**Your task:** Reproduce exactly the lines from the start of the records through the line containing "marketing and distribution of Valneva’s three", both included. Leave the pictures out.

[Data in this exercise Boundary: Start]

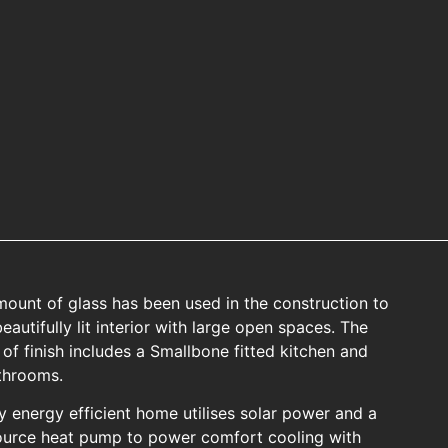
mount of glass has been used in the construction to
eautifully lit interior with large open spaces. The
 of finish includes a Smallbone fitted kitchen and
throoms.
ly energy efficient home utilises solar power and a
ource heat pump to power comfort cooling with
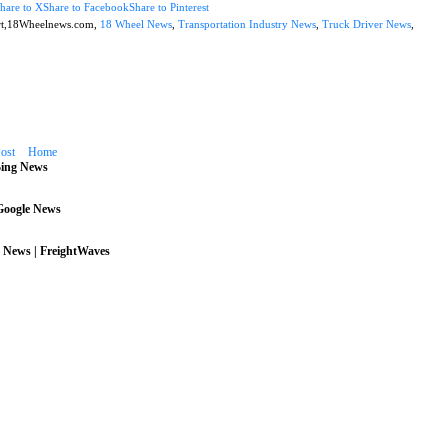
hare to X
Share to Facebook
Share to Pinterest
rt,18Wheelnews.com,
18 Wheel News
,
Transportation Industry News
,
Truck Driver News
,
ost
Home
Bing News
 Google News
 News | FreightWaves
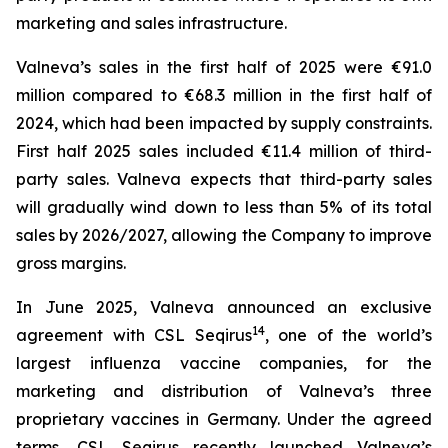
marketing and sales infrastructure.
Valneva’s sales in the first half of 2025 were €91.0
million compared to €68.3 million in the first half of
2024, which had been impacted by supply constraints.
First half 2025 sales included €11.4 million of third-
party sales. Valneva expects that third-party sales
will gradually wind down to less than 5% of its total
sales by 2026/2027, allowing the Company to improve
gross margins.
In June 2025, Valneva announced an exclusive
14
agreement with CSL Seqirus
, one of the world’s
largest influenza vaccine companies, for the
marketing and distribution of Valneva’s three
proprietary vaccines in Germany. Under the agreed
terms, CSL Seqirus recently launched Valneva’s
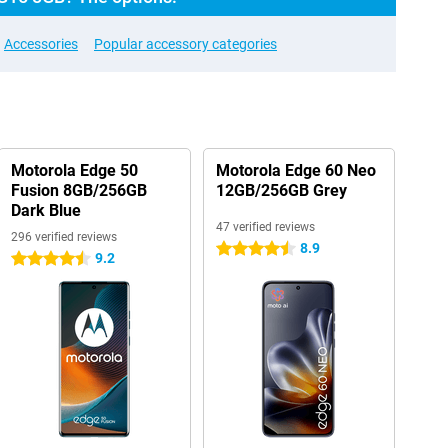
Accessories
Popular accessory categories
Motorola Edge 50
Motorola Edge 60 Neo
Fusion 8GB/256GB
12GB/256GB Grey
Dark Blue
47 verified reviews
296 verified reviews
8.9
4.5 stars
9.2
4.5 stars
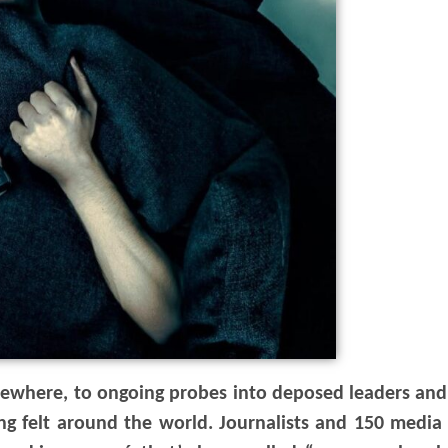
elsewhere, to ongoing probes into deposed leaders and
being felt around the world. Journalists and 150 medi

[Data in this exercise Boundary: End]

**Response to this task:**
mount of glass has been used in the construction to
eautifully lit interior with large open spaces. The
 of finish includes a Smallbone fitted kitchen and
throoms.
ly energy efficient home utilises solar power and a
ource heat pump to power comfort cooling with
hare to X
Share to Facebook
Share to Pinterest
rt,18Wheelnews.com,
18 Wheel News
,
Transportation Industry News
,
Truck Driver News
,
ost
Home
Bing News
 Google News
 News | FreightWaves
marketing and sales infrastructure.
Valneva’s sales in the first half of 2025 were €91.0
million compared to €68.3 million in the first half of
2024, which had been impacted by supply constraints.
First half 2025 sales included €11.4 million of third-
party sales. Valneva expects that third-party sales
will gradually wind down to less than 5% of its total
sales by 2026/2027, allowing the Company to improve
gross margins.
In June 2025, Valneva announced an exclusive
14
agreement with CSL Seqirus
, one of the world’s
largest influenza vaccine companies, for the
marketing and distribution of Valneva’s three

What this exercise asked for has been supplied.